◆ **WORK REQUIRED**
Return all of the following entries as written, but without the images.

◆ **RECORDED DATA**
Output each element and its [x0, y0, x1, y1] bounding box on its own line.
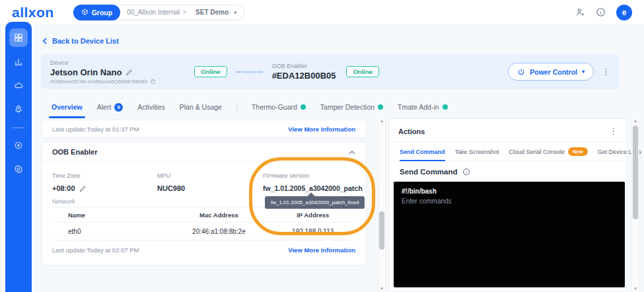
copy-serial-icon[interactable]	[150, 79, 156, 85]
tab-label: Cloud Serial Console	[509, 149, 565, 155]
group-chip-label: Group	[92, 9, 113, 17]
main-column-scrollbar[interactable]: ▲ ▼	[378, 118, 386, 292]
sidebar-divider	[13, 128, 24, 128]
tab-label: Plan & Usage	[180, 103, 222, 111]
sidebar-item-devices[interactable]	[9, 28, 28, 47]
status-dot-icon	[443, 104, 448, 110]
power-control-button[interactable]: Power Control ▾	[508, 63, 594, 81]
tab-activities[interactable]: Activities	[137, 97, 164, 117]
oob-card-footer: Last update:Today at 02:07 PM View More …	[42, 246, 366, 254]
tab-tamper-detection[interactable]: Tamper Detection	[320, 97, 383, 117]
send-command-section-title: Send Command	[389, 161, 627, 181]
power-control-caret-icon: ▾	[582, 69, 585, 75]
rocket-icon	[14, 104, 23, 114]
field-mpu: MPU NUC980	[157, 168, 185, 192]
tab-label: Tamper Detection	[320, 103, 375, 111]
group-dropdown-caret-icon[interactable]: ▾	[234, 9, 237, 16]
oob-block: OOB Enabler #EDA12B00B05	[272, 63, 336, 81]
firmware-value[interactable]: fw_1.01.2005_a3042000_patch_...	[263, 184, 363, 192]
breadcrumb-org[interactable]: 00_Allxon Internal	[127, 9, 180, 16]
tab-send-command[interactable]: Send Command	[400, 143, 445, 161]
sidebar-item-support[interactable]	[9, 136, 28, 155]
command-editor[interactable]: #!/bin/bash Enter commands	[394, 182, 625, 287]
scroll-up-arrow-icon[interactable]: ▲	[632, 119, 639, 123]
breadcrumb-group[interactable]: SET Demo	[196, 9, 229, 16]
help-info-icon[interactable]	[596, 7, 606, 17]
col-mac-address: Mac Address	[167, 211, 270, 219]
tab-take-screenshot[interactable]: Take Screenshot	[455, 143, 499, 161]
cloud-icon	[14, 81, 24, 91]
last-update-text: Last update:Today at 02:07 PM	[52, 246, 139, 254]
sidebar-item-settings[interactable]	[9, 160, 28, 178]
cell-interface-name: eth0	[52, 228, 167, 235]
command-line: #!/bin/bash	[402, 188, 617, 195]
scrollbar-thumb[interactable]	[379, 211, 384, 250]
tab-label: Take Screenshot	[455, 149, 499, 155]
power-icon	[517, 68, 525, 76]
device-serial: #G5btwsd5OW-4nd5doca5Q6588788583	[50, 79, 147, 85]
tab-plan-usage[interactable]: Plan & Usage	[180, 97, 222, 117]
scrollbar-thumb[interactable]	[633, 126, 638, 219]
tab-label: Thermo-Guard	[252, 103, 297, 111]
status-dot-icon	[378, 104, 383, 110]
timezone-value: +08:00	[52, 184, 75, 192]
tabs-divider	[236, 102, 237, 112]
actions-header: Actions ⋮	[389, 119, 627, 143]
device-info-card-footer: Last update:Today at 01:37 PM View More …	[41, 120, 367, 138]
scroll-down-arrow-icon[interactable]: ▼	[632, 287, 639, 291]
device-name: Jetson Orin Nano	[50, 67, 122, 77]
device-label: Device	[50, 59, 156, 66]
scroll-up-arrow-icon[interactable]: ▲	[378, 119, 385, 123]
tab-label: Activities	[137, 103, 164, 111]
view-more-information-link[interactable]: View More Information	[288, 246, 355, 254]
oob-status-badge: Online	[346, 66, 379, 77]
device-tabs: Overview Alert 0 Activities Plan & Usage…	[52, 97, 448, 117]
edit-timezone-icon[interactable]	[79, 185, 87, 192]
tab-thermo-guard[interactable]: Thermo-Guard	[252, 97, 306, 117]
user-avatar[interactable]: e	[616, 5, 632, 20]
network-table-row: eth0 20:46:a1:08:8b:2e 192.188.0.113	[52, 223, 355, 240]
last-update-text: Last update:Today at 01:37 PM	[52, 126, 139, 133]
info-circle-icon[interactable]	[462, 168, 470, 176]
sidebar-item-apps[interactable]	[9, 100, 28, 118]
back-link-label: Back to Device List	[52, 37, 119, 45]
scroll-down-arrow-icon[interactable]: ▼	[378, 287, 385, 291]
actions-tabs: Send Command Take Screenshot Cloud Seria…	[389, 143, 627, 161]
cell-mac-address: 20:46:a1:08:8b:2e	[167, 228, 270, 235]
oob-enabler-id: #EDA12B00B05	[272, 71, 336, 81]
actions-panel: Actions ⋮ Send Command Take Screenshot C…	[388, 118, 627, 292]
gear-icon	[14, 164, 23, 174]
field-firmware: Firmware Version fw_1.01.2005_a3042000_p…	[263, 168, 363, 192]
oob-card-title: OOB Enabler	[52, 148, 97, 156]
actions-panel-scrollbar[interactable]: ▲ ▼	[631, 118, 639, 292]
collapse-chevron-icon[interactable]	[349, 150, 355, 155]
firmware-label: Firmware Version	[263, 172, 309, 179]
device-summary-bar: Device Jetson Orin Nano #G5btwsd5OW-4nd5…	[41, 54, 620, 89]
back-to-device-list-link[interactable]: Back to Device List	[42, 37, 119, 45]
timezone-label: Time Zone	[52, 172, 81, 179]
cell-ip-address: 192.188.0.113	[270, 228, 355, 235]
tab-overview[interactable]: Overview	[52, 97, 83, 117]
devices-grid-icon	[14, 33, 23, 42]
device-menu-kebab-icon[interactable]: ⋮	[602, 67, 610, 77]
tab-tmate-addin[interactable]: Tmate Add-in	[398, 97, 447, 117]
group-chip[interactable]: Group	[73, 5, 121, 20]
actions-menu-kebab-icon[interactable]: ⋮	[609, 126, 618, 136]
firmware-version-tooltip: fw_1.01.2005_a3042000_patch_fixed	[265, 196, 365, 209]
group-selector[interactable]: Group 00_Allxon Internal > SET Demo ▾	[73, 5, 244, 20]
view-more-information-link[interactable]: View More Information	[288, 126, 355, 133]
top-header: allxon Group 00_Allxon Internal > SET De…	[0, 0, 644, 25]
network-table-header: Name Mac Address IP Address	[52, 207, 355, 223]
tab-label: Send Command	[400, 149, 445, 155]
network-section-label: Network	[52, 198, 75, 205]
network-table: Name Mac Address IP Address eth0 20:46:a…	[52, 207, 355, 240]
edit-device-name-icon[interactable]	[125, 69, 133, 76]
tab-alert[interactable]: Alert 0	[97, 97, 124, 117]
device-status-badge: Online	[194, 66, 227, 77]
tab-cloud-serial-console[interactable]: Cloud Serial Console New	[509, 143, 588, 161]
sidebar-item-cloud-services[interactable]	[9, 76, 28, 94]
invite-user-icon[interactable]	[575, 7, 585, 17]
connection-dotted-line	[236, 71, 263, 73]
sidebar-item-insights[interactable]	[9, 52, 28, 71]
mpu-label: MPU	[157, 172, 170, 179]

◆ **RESPONSE TO THIS EXERCISE**
Output each element and its [x0, y0, x1, y1] bounding box on its own line.
copy-serial-icon[interactable]	[150, 79, 156, 85]
tab-label: Cloud Serial Console	[509, 149, 565, 155]
group-chip-label: Group	[92, 9, 113, 17]
main-column-scrollbar[interactable]: ▲ ▼	[378, 118, 386, 292]
sidebar-divider	[13, 128, 24, 128]
tab-label: Plan & Usage	[180, 103, 222, 111]
sidebar-item-devices[interactable]	[9, 28, 28, 47]
status-dot-icon	[443, 104, 448, 110]
power-control-button[interactable]: Power Control ▾	[508, 63, 594, 81]
tab-activities[interactable]: Activities	[137, 97, 164, 117]
oob-card-footer: Last update:Today at 02:07 PM View More …	[42, 246, 366, 254]
tab-tamper-detection[interactable]: Tamper Detection	[320, 97, 383, 117]
send-command-section-title: Send Command	[389, 161, 627, 181]
power-control-caret-icon: ▾	[582, 69, 585, 75]
rocket-icon	[14, 104, 23, 114]
field-mpu: MPU NUC980	[157, 168, 185, 192]
tab-label: Tamper Detection	[320, 103, 375, 111]
group-dropdown-caret-icon[interactable]: ▾	[234, 9, 237, 16]
oob-block: OOB Enabler #EDA12B00B05	[272, 63, 336, 81]
firmware-value[interactable]: fw_1.01.2005_a3042000_patch_...	[263, 184, 363, 192]
breadcrumb-org[interactable]: 00_Allxon Internal	[127, 9, 180, 16]
tab-send-command[interactable]: Send Command	[400, 143, 445, 161]
sidebar-item-support[interactable]	[9, 136, 28, 155]
command-editor[interactable]: #!/bin/bash Enter commands	[394, 182, 625, 287]
scroll-up-arrow-icon[interactable]: ▲	[632, 119, 639, 123]
breadcrumb-group[interactable]: SET Demo	[196, 9, 229, 16]
help-info-icon[interactable]	[596, 7, 606, 17]
col-mac-address: Mac Address	[167, 211, 270, 219]
tab-take-screenshot[interactable]: Take Screenshot	[455, 143, 499, 161]
cloud-icon	[14, 81, 24, 91]
last-update-text: Last update:Today at 02:07 PM	[52, 246, 139, 254]
sidebar-item-settings[interactable]	[9, 160, 28, 178]
cell-interface-name: eth0	[52, 228, 167, 235]
command-line: #!/bin/bash	[402, 188, 617, 195]
scrollbar-thumb[interactable]	[379, 211, 384, 250]
tab-label: Take Screenshot	[455, 149, 499, 155]
power-icon	[517, 68, 525, 76]
device-serial: #G5btwsd5OW-4nd5doca5Q6588788583	[50, 79, 147, 85]
tab-plan-usage[interactable]: Plan & Usage	[180, 97, 222, 117]
scrollbar-thumb[interactable]	[633, 126, 638, 219]
tab-label: Thermo-Guard	[252, 103, 297, 111]
status-dot-icon	[378, 104, 383, 110]
timezone-value: +08:00	[52, 184, 75, 192]
tabs-divider	[236, 102, 237, 112]
actions-header: Actions ⋮	[389, 119, 627, 143]
device-info-card-footer: Last update:Today at 01:37 PM View More …	[41, 120, 367, 138]
scroll-down-arrow-icon[interactable]: ▼	[632, 287, 639, 291]
device-name: Jetson Orin Nano	[50, 67, 122, 77]
device-label: Device	[50, 59, 156, 66]
scroll-up-arrow-icon[interactable]: ▲	[378, 119, 385, 123]
tab-label: Activities	[137, 103, 164, 111]
view-more-information-link[interactable]: View More Information	[288, 246, 355, 254]
oob-status-badge: Online	[346, 66, 379, 77]
device-tabs: Overview Alert 0 Activities Plan & Usage…	[52, 97, 448, 117]
edit-timezone-icon[interactable]	[79, 185, 87, 192]
tab-thermo-guard[interactable]: Thermo-Guard	[252, 97, 306, 117]
user-avatar[interactable]: e	[616, 5, 632, 20]
network-table-row: eth0 20:46:a1:08:8b:2e 192.188.0.113	[52, 223, 355, 240]
last-update-text: Last update:Today at 01:37 PM	[52, 126, 139, 133]
info-circle-icon[interactable]	[462, 168, 470, 176]
sidebar-item-apps[interactable]	[9, 100, 28, 118]
back-link-label: Back to Device List	[52, 37, 119, 45]
scroll-down-arrow-icon[interactable]: ▼	[378, 287, 385, 291]
actions-tabs: Send Command Take Screenshot Cloud Seria…	[389, 143, 627, 161]
cell-mac-address: 20:46:a1:08:8b:2e	[167, 228, 270, 235]
oob-enabler-id: #EDA12B00B05	[272, 71, 336, 81]
actions-panel: Actions ⋮ Send Command Take Screenshot C…	[388, 118, 627, 292]
gear-icon	[14, 164, 23, 174]
field-firmware: Firmware Version fw_1.01.2005_a3042000_p…	[263, 168, 363, 192]
oob-card-title: OOB Enabler	[52, 148, 97, 156]
actions-panel-scrollbar[interactable]: ▲ ▼	[631, 118, 639, 292]
collapse-chevron-icon[interactable]	[349, 150, 355, 155]
firmware-label: Firmware Version	[263, 172, 309, 179]
device-summary-bar: Device Jetson Orin Nano #G5btwsd5OW-4nd5…	[41, 54, 620, 89]
back-to-device-list-link[interactable]: Back to Device List	[42, 37, 119, 45]
timezone-label: Time Zone	[52, 172, 81, 179]
cell-ip-address: 192.188.0.113	[270, 228, 355, 235]
tab-overview[interactable]: Overview	[52, 97, 83, 117]
devices-grid-icon	[14, 33, 23, 42]
device-menu-kebab-icon[interactable]: ⋮	[602, 67, 610, 77]
tab-tmate-addin[interactable]: Tmate Add-in	[398, 97, 447, 117]
group-chip[interactable]: Group	[73, 5, 121, 20]
actions-menu-kebab-icon[interactable]: ⋮	[609, 126, 618, 136]
firmware-version-tooltip: fw_1.01.2005_a3042000_patch_fixed	[265, 196, 365, 209]
group-selector[interactable]: Group 00_Allxon Internal > SET Demo ▾	[73, 5, 244, 20]
view-more-information-link[interactable]: View More Information	[288, 126, 355, 133]
top-header: allxon Group 00_Allxon Internal > SET De…	[0, 0, 644, 25]
network-table-header: Name Mac Address IP Address	[52, 207, 355, 223]
tab-label: Send Command	[400, 149, 445, 155]
network-section-label: Network	[52, 198, 75, 205]
network-table: Name Mac Address IP Address eth0 20:46:a…	[52, 207, 355, 240]
edit-device-name-icon[interactable]	[125, 69, 133, 76]
tab-alert[interactable]: Alert 0	[97, 97, 124, 117]
device-status-badge: Online	[194, 66, 227, 77]
tab-cloud-serial-console[interactable]: Cloud Serial Console New	[509, 143, 588, 161]
sidebar-item-cloud-services[interactable]	[9, 76, 28, 94]
invite-user-icon[interactable]	[575, 7, 585, 17]
connection-dotted-line	[236, 71, 263, 73]
sidebar-item-insights[interactable]	[9, 52, 28, 71]
mpu-label: MPU	[157, 172, 170, 179]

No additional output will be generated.